Le gauchisme antisyndical

Une politique sectaire envers les syndicats est tout aussi néfaste qu’une politique opportuniste. Bien qu’elle se couvre le plus souvent de verbiage radical, la conséquence pratique est la même : l’absence d’alternative à la bureaucratie.

Certaines organisations associent la politique procapitaliste des directions syndicales aux organisations syndicales elles-mêmes. Ce faisant elles nient ce que tout travailleur conscient comprend intuitivement : même le plus réactionnaire des syndicats constitue un rempart contre le patron et un point d’appui pour l’action collective. Le résultat de cette position gauchiste réactionnaire est d’abandonner les travailleurs lorsque leur organisation est attaquée par l’État ou le patron et cela fait perdre aux « marxistes » toute crédibilité aux yeux des travailleurs.

L’abstentionnisme radical

Une expression moins réactionnaire mais tout aussi stérile de politique sectaire est de dénoncer la bureaucratie syndicale avec du verbiage révolutionnaire sans offrir quoi que ce soit pour répondre aux problèmes concrets des ouvriers. Au mieux cette approche est totalement stérile.

Avec de grandes proclamations sur la nécessité d’une révolution, on peut se donner à soi-même l’impression d’être de grands révolutionnaires, mais on n’avance en rien la conscience de classe. La seule manière pour véritablement augmenter l’influence des idées révolutionnaires, c’est en montrant comment elles sont essentielles pour faire avancer la lutte des travailleurs.

L’aventurisme

Lorsqu’une organisation n’exerce aucune influence réelle dans une industrie il est facile de mettre de l’avant des revendications radicales sans se soucier du contexte politique et des obstacles à leur mise en œuvre. C’est une politique stérile, mais généralement sans impact. Beaucoup plus dangereux sont ceux qui exercent une vraie influence et qui lancent les travailleurs à l’offensive alors que les conditions ne sont pas propices.

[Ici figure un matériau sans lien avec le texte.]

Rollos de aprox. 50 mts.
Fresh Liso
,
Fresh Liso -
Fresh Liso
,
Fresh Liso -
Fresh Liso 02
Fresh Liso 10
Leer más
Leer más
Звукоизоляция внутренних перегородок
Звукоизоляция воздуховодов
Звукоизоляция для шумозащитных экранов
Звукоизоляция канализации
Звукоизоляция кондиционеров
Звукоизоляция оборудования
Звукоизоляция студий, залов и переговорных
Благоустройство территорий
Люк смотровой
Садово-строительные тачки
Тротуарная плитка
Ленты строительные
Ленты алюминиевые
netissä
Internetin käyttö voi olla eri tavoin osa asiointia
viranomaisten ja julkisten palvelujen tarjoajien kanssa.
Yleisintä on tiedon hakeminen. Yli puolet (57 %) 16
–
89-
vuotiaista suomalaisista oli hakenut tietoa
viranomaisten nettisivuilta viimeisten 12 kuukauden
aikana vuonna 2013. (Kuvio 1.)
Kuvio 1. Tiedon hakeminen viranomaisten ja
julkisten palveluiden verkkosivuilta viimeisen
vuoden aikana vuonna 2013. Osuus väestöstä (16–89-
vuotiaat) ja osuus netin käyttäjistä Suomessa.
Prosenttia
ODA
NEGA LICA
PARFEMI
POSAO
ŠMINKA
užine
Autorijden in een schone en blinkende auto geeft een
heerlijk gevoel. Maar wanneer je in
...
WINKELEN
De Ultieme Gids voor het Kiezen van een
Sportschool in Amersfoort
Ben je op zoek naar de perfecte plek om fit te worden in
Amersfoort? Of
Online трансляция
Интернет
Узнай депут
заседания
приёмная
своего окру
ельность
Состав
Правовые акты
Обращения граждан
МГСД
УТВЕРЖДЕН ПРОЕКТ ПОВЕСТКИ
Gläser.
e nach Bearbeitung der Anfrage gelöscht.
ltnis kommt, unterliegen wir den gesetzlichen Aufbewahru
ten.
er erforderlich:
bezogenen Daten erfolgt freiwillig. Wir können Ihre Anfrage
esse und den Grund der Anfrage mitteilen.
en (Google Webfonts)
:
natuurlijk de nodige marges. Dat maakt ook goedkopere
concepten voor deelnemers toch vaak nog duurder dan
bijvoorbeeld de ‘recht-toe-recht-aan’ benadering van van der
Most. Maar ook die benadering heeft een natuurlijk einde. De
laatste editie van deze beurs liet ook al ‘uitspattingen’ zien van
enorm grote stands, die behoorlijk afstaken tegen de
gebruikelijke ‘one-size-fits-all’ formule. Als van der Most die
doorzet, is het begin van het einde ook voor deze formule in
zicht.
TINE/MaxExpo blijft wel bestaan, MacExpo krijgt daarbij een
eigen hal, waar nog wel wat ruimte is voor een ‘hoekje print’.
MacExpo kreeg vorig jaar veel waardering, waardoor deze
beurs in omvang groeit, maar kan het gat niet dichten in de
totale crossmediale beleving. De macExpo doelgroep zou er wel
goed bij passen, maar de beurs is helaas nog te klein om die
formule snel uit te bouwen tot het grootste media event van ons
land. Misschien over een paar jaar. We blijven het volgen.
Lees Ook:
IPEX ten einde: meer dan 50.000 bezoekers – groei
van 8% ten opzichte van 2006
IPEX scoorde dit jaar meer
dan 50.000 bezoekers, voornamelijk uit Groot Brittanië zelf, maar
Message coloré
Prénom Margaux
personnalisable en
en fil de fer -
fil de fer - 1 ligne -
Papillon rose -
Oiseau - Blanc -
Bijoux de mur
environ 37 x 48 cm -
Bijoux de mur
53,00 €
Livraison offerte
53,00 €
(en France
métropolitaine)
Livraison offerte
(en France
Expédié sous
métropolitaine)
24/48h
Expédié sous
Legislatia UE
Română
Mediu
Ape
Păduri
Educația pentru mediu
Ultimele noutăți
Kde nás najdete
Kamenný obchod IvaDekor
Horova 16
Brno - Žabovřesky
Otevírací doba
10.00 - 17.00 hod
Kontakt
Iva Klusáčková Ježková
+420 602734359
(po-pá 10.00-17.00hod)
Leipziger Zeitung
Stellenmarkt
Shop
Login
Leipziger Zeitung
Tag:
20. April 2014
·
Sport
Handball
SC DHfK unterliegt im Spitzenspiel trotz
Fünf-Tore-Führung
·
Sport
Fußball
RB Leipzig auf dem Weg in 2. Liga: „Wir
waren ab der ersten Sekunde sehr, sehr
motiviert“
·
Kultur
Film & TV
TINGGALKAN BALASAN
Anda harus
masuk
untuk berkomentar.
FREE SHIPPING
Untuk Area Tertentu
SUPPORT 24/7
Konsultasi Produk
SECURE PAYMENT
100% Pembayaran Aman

Critiquer la bureaucratie en se fondant uniquement sur son manque de radicalité a pour conséquence pratique de pousser constamment à des actions plus radicales. À défaut d’une conception révolutionnaire plus large de la situation politique, cela donne des résultats caricaturaux où des petits groupes de travailleurs isolés se lancent à l’offensive ou restent en grève alors qu’ils n’ont aucune chance de remporter la victoire. Cette politique démoralise l’avant-garde et peut mener à des conséquences catastrophiques bien pires qu’une simple politique de conciliation.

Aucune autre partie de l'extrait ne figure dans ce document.